Carl, who has been Head Chef at TSK since it launched in 2011, started his career in the kitchens of Merchant Taylors’, one of London’s oldest kitchens. Here he catered mostly for banquets, occasionally feeding royalty like the Emperor of Japan. After his stately stint he moved on to The Gloucester Hotel and The Bailey’s Hotel, both in Kensington, before moving on to St John’s Tavern, a highly regarded gastro pub in Archway, North London. Carl’s love affair with Oxford started at Magdalen Arms – not a bad place to start – before taking the lead at TSK in 2011.
Created as a revenue stream for sister charity Oxford Hub, TSK runs as a non profit social enterprise, alongside a lesser known B&B, The Tower House and soon to be joined by Oxfork, along with the future planned Turl Street Pantry – watch this space for previews of both!
The ever popular and nationally regarded Turl Street Kitchen are well known locally for having very little food waste, while still managing to serve up imaginative and ever-changing dishes. Producing, rather impressively, a brand new menu for each and every lunch and dinner service – that’s fourteen full menus every week, with menus being published a mere couple of hours before service. *GULP*
So, how on earth do they manage it?! According to Carl, it’s all in the planning – menu planning that is. Menus are planned at least 1 day or shift ahead, with room for leftovers from previous service to be incorporated. Mains usually consist of 2 meat dishes, 2 veg and 1 fish, with 20-30 portions of each. The trick here is to use local produce (some of which is sourced a few footsteps away at Oxford’s Covered Market) and to have a repertoire of versatile dishes. So, what’s in Carl’s repertoire? Grilled whole fish, braised and slow cooked meats that can be cooked on low overnight, roasts and cook to order dishes, plus soups and frittatas – most of which are excellent for using up leftovers from their previous shift.
I asked Carl for his top tips on reducing food waste at home:
- Have a repertoire of dishes for leftovers. Carl recommends soups, bakes and frittatas*
- Plan your weekly menu and write a shopping list for everything you need
- Make it tasty – who wants to leave food on the plate when it tastes great!
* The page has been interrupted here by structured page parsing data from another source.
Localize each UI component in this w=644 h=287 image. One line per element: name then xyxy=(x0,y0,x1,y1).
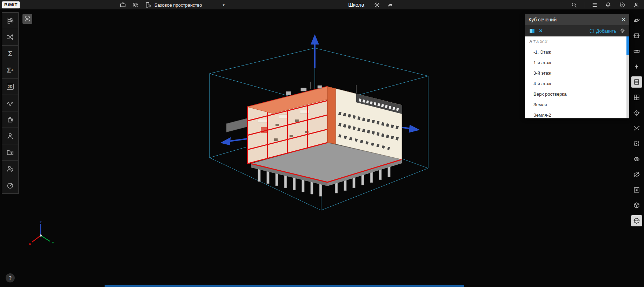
briefcase-button[interactable] xyxy=(119,1,127,9)
storey-group-header: ЭТАЖИ xyxy=(525,36,629,47)
panel-close-button[interactable]: × xyxy=(622,16,625,23)
activity-gauge-button[interactable] xyxy=(2,177,19,194)
settings-gear-button[interactable] xyxy=(373,1,381,9)
notifications-button[interactable] xyxy=(604,1,612,9)
section-box-mode-icon[interactable] xyxy=(529,27,536,34)
corner-tower xyxy=(327,87,336,144)
bell-icon xyxy=(605,2,611,8)
eye-icon xyxy=(633,156,640,163)
profile-icon xyxy=(633,2,639,8)
team-button[interactable] xyxy=(131,1,140,9)
storey-item[interactable]: -1. Этаж xyxy=(525,47,629,57)
axes-cross-icon xyxy=(633,125,640,132)
project-title: Школа xyxy=(335,0,377,10)
workspace-dropdown[interactable]: Базовое пространство ▾ xyxy=(154,0,225,10)
help-button[interactable]: ? xyxy=(6,273,15,282)
add-section-button[interactable]: Добавить xyxy=(589,28,616,34)
folder-share-icon xyxy=(6,149,14,156)
axis-gizmo[interactable]: Z X Y xyxy=(27,220,57,250)
panel-scrollbar-thumb[interactable] xyxy=(626,36,629,55)
selection-box-button[interactable] xyxy=(631,138,642,149)
lightning-icon xyxy=(633,63,640,70)
settings-gear-icon xyxy=(374,2,380,8)
panel-title: Куб сечений xyxy=(529,17,557,22)
workspace-dropdown-label: Базовое пространство xyxy=(154,2,202,8)
left-toolbar: Σ Σ+ 2D xyxy=(2,13,19,194)
eye-off-icon xyxy=(633,171,640,178)
storey-item-label: 1-й этаж xyxy=(533,60,551,65)
topbar-left-tools xyxy=(119,0,152,10)
app-logo[interactable]: BiMiT xyxy=(2,1,20,8)
storey-item[interactable]: 4-й этаж xyxy=(525,78,629,89)
annex-block xyxy=(226,118,248,132)
charts-button[interactable] xyxy=(2,95,19,111)
sum-add-button[interactable]: Σ+ xyxy=(2,62,19,78)
ruler-icon xyxy=(633,48,640,55)
selection-box-icon xyxy=(633,140,640,147)
users-button[interactable] xyxy=(2,128,19,144)
share-button[interactable] xyxy=(386,1,394,9)
grid-button[interactable] xyxy=(631,92,642,103)
storey-item-label: 3-й этаж xyxy=(533,70,551,76)
storey-item[interactable]: 3-й этаж xyxy=(525,68,629,78)
measure-button[interactable] xyxy=(631,46,642,57)
hide-selected-button[interactable] xyxy=(631,169,642,180)
storey-item-label: -1. Этаж xyxy=(533,49,551,55)
shared-folder-button[interactable] xyxy=(2,144,19,161)
horizontal-scrollbar[interactable] xyxy=(105,285,464,287)
storey-item[interactable]: Верх ростверка xyxy=(525,89,629,100)
section-cube-icon xyxy=(633,217,640,224)
viewport-capture-icon xyxy=(24,16,31,22)
model-structure-icon xyxy=(6,17,14,25)
section-cube-button[interactable] xyxy=(631,215,642,226)
topbar-divider xyxy=(584,2,584,8)
storey-item-label: 4-й этаж xyxy=(533,81,551,86)
sum-button[interactable]: Σ xyxy=(2,45,19,62)
section-plane-button[interactable] xyxy=(631,30,642,41)
drawings-2d-button[interactable]: 2D xyxy=(2,78,19,95)
show-all-button[interactable] xyxy=(631,153,642,165)
panel-settings-gear-icon[interactable] xyxy=(620,28,625,34)
focus-target-button[interactable] xyxy=(631,107,642,118)
panel-titlebar: Куб сечений × xyxy=(525,14,629,25)
storey-item-label: Земля xyxy=(533,102,547,107)
storey-item[interactable]: Земля-2 xyxy=(525,110,629,118)
orbit-icon xyxy=(633,17,640,24)
gizmo-origin xyxy=(40,234,42,237)
plugins-button[interactable] xyxy=(2,111,19,128)
connections-button[interactable] xyxy=(2,29,19,46)
circle-plus-icon xyxy=(589,28,595,34)
storeys-button[interactable] xyxy=(631,76,642,88)
search-button[interactable] xyxy=(570,1,578,9)
help-glyph: ? xyxy=(9,275,12,281)
storey-item[interactable]: Земля xyxy=(525,100,629,110)
delete-selection-button[interactable] xyxy=(631,184,642,196)
right-toolbar xyxy=(630,15,643,226)
storeys-icon xyxy=(633,78,640,86)
storey-item[interactable]: 1-й этаж xyxy=(525,57,629,68)
orbit-button[interactable] xyxy=(631,15,642,26)
panel-scrollbar-track[interactable] xyxy=(626,36,629,118)
puzzle-icon xyxy=(6,116,14,123)
gauge-icon xyxy=(6,182,14,189)
storey-item-label: Верх ростверка xyxy=(533,91,566,97)
clear-sections-button[interactable]: × xyxy=(539,27,543,34)
user-location-button[interactable] xyxy=(2,160,19,177)
profile-button[interactable] xyxy=(632,1,640,9)
axis-arrow-up xyxy=(312,36,318,68)
cube-view-button[interactable] xyxy=(631,200,642,211)
grid-icon xyxy=(633,94,640,101)
share-icon xyxy=(387,2,393,8)
history-button[interactable] xyxy=(618,1,626,9)
history-doc-button[interactable] xyxy=(144,1,152,9)
target-icon xyxy=(633,109,640,116)
clip-axes-button[interactable] xyxy=(631,123,642,134)
list-button[interactable] xyxy=(590,1,598,9)
panel-toolbar: × Добавить xyxy=(525,25,629,36)
sigma-icon: Σ xyxy=(7,67,11,74)
clash-button[interactable] xyxy=(631,61,642,72)
history-doc-icon xyxy=(145,2,151,8)
model-structure-button[interactable] xyxy=(2,12,19,29)
viewport-capture-button[interactable] xyxy=(22,14,32,24)
building-3d-model xyxy=(205,33,437,219)
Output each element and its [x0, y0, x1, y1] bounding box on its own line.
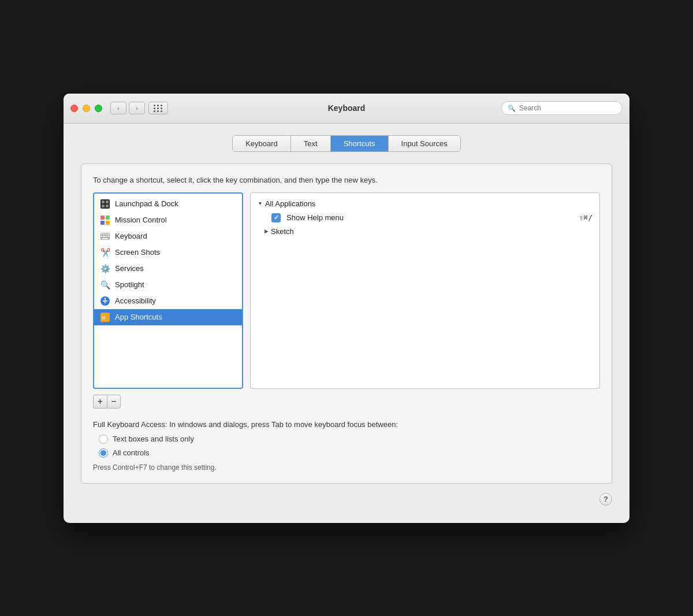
help-button-row: ?	[81, 493, 612, 506]
keyboard-access-label: Full Keyboard Access: In windows and dia…	[93, 420, 600, 429]
tab-bar: Keyboard Text Shortcuts Input Sources	[81, 135, 612, 152]
remove-shortcut-button[interactable]: −	[107, 395, 121, 409]
minimize-button[interactable]	[83, 105, 90, 112]
radio-text-boxes[interactable]: Text boxes and lists only	[99, 435, 600, 444]
radio-text-boxes-label: Text boxes and lists only	[113, 435, 194, 443]
svg-rect-3	[102, 205, 105, 207]
sidebar-item-app-shortcuts[interactable]: ⌘ App Shortcuts	[94, 309, 242, 325]
show-help-label: Show Help menu	[286, 213, 579, 222]
all-applications-label: All Applications	[265, 199, 315, 208]
svg-rect-12	[105, 233, 106, 235]
tab-group: Keyboard Text Shortcuts Input Sources	[232, 135, 461, 152]
collapse-triangle-icon: ▼	[258, 201, 263, 206]
search-box[interactable]: 🔍	[501, 101, 623, 115]
mission-icon	[100, 215, 110, 225]
accessibility-label: Accessibility	[115, 296, 156, 305]
show-help-checkbox[interactable]: ✓	[271, 213, 281, 222]
radio-all-controls-label: All controls	[113, 448, 150, 457]
launchpad-icon	[100, 199, 110, 209]
sidebar-list[interactable]: Launchpad & Dock Mission Control Keyboar…	[93, 192, 243, 389]
app-shortcuts-icon: ⌘	[100, 312, 110, 322]
sidebar-item-accessibility[interactable]: Accessibility	[94, 293, 242, 309]
svg-point-21	[105, 298, 106, 299]
accessibility-icon	[100, 296, 110, 306]
svg-rect-6	[106, 216, 110, 220]
radio-group: Text boxes and lists only All controls	[99, 435, 600, 458]
expand-triangle-icon: ▶	[264, 228, 269, 234]
help-button[interactable]: ?	[599, 493, 612, 506]
tab-keyboard[interactable]: Keyboard	[233, 136, 291, 151]
radio-all-controls-circle	[99, 448, 108, 458]
svg-rect-4	[106, 205, 109, 207]
settings-panel: To change a shortcut, select it, click t…	[81, 164, 612, 484]
svg-rect-13	[106, 233, 107, 235]
svg-rect-14	[108, 233, 109, 235]
sidebar-item-services[interactable]: ⚙️ Services	[94, 261, 242, 277]
svg-rect-17	[106, 236, 107, 237]
add-remove-buttons: + −	[93, 395, 600, 409]
traffic-lights	[70, 105, 102, 112]
svg-rect-1	[102, 201, 105, 203]
svg-rect-2	[106, 201, 109, 203]
sidebar-item-screenshots[interactable]: ✂️ Screen Shots	[94, 244, 242, 261]
maximize-button[interactable]	[95, 105, 102, 112]
search-icon: 🔍	[508, 105, 516, 112]
show-help-keys: ⇧⌘/	[579, 213, 593, 222]
show-help-row: ✓ Show Help menu ⇧⌘/	[251, 211, 599, 225]
svg-rect-15	[101, 236, 102, 237]
tab-text[interactable]: Text	[291, 136, 331, 151]
grid-button[interactable]	[148, 102, 168, 114]
mission-label: Mission Control	[115, 216, 167, 224]
app-shortcuts-label: App Shortcuts	[115, 313, 162, 321]
radio-text-boxes-circle	[99, 435, 108, 444]
window-title: Keyboard	[328, 103, 366, 113]
sidebar-item-keyboard[interactable]: Keyboard	[94, 228, 242, 244]
screenshots-label: Screen Shots	[115, 248, 160, 257]
keyboard-label: Keyboard	[115, 232, 147, 240]
sketch-label: Sketch	[271, 227, 294, 236]
checkmark-icon: ✓	[274, 214, 279, 221]
back-button[interactable]: ‹	[110, 102, 126, 114]
sidebar-item-mission[interactable]: Mission Control	[94, 212, 242, 228]
svg-rect-16	[103, 236, 106, 237]
svg-rect-7	[100, 221, 105, 225]
spotlight-label: Spotlight	[115, 280, 144, 289]
services-icon: ⚙️	[100, 264, 110, 274]
title-bar: ‹ › Keyboard 🔍	[64, 94, 629, 124]
content-area: Keyboard Text Shortcuts Input Sources To…	[64, 124, 629, 523]
launchpad-label: Launchpad & Dock	[115, 199, 178, 208]
close-button[interactable]	[70, 105, 78, 112]
keyboard-icon	[100, 231, 110, 242]
keyboard-access-section: Full Keyboard Access: In windows and dia…	[93, 420, 600, 472]
svg-text:⌘: ⌘	[102, 314, 106, 322]
radio-all-controls[interactable]: All controls	[99, 448, 600, 458]
sketch-row[interactable]: ▶ Sketch	[251, 225, 599, 238]
screenshots-icon: ✂️	[100, 247, 110, 258]
radio-inner-dot	[100, 450, 106, 456]
shortcuts-pane: ▼ All Applications ✓ Show Help menu ⇧⌘/ …	[250, 192, 600, 389]
tab-shortcuts[interactable]: Shortcuts	[331, 136, 389, 151]
svg-rect-18	[108, 236, 109, 237]
instruction-text: To change a shortcut, select it, click t…	[93, 176, 600, 184]
svg-rect-19	[102, 238, 108, 239]
all-applications-header[interactable]: ▼ All Applications	[251, 196, 599, 211]
svg-rect-10	[101, 233, 102, 235]
sidebar-item-launchpad[interactable]: Launchpad & Dock	[94, 196, 242, 212]
nav-buttons: ‹ ›	[110, 102, 145, 114]
forward-button[interactable]: ›	[129, 102, 145, 114]
spotlight-icon: 🔍	[100, 280, 110, 290]
main-window: ‹ › Keyboard 🔍 Keyboard Text Shortcuts I…	[64, 94, 629, 523]
svg-rect-11	[103, 233, 104, 235]
tab-input-sources[interactable]: Input Sources	[389, 136, 460, 151]
services-label: Services	[115, 264, 144, 273]
svg-rect-5	[100, 216, 105, 220]
control-hint-text: Press Control+F7 to change this setting.	[93, 463, 600, 472]
svg-rect-8	[106, 221, 110, 225]
search-input[interactable]	[519, 104, 616, 112]
panes-container: Launchpad & Dock Mission Control Keyboar…	[93, 192, 600, 389]
add-shortcut-button[interactable]: +	[93, 395, 107, 409]
sidebar-item-spotlight[interactable]: 🔍 Spotlight	[94, 277, 242, 293]
grid-icon	[154, 105, 163, 112]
- Buy less – if you need more, just pop to your local grocer/butcher/market
* If you fancy trying Carl’s frittata out for yourself, his recipe is pretty simple: 2-3 eggs plus roughly 80ml of semi skimmed milk per person, added to your choice of fillings. Or, if you fancy something a little more decadent, Carl’s base mix for a bake is 70g creme fraiche plus 80ml double cream.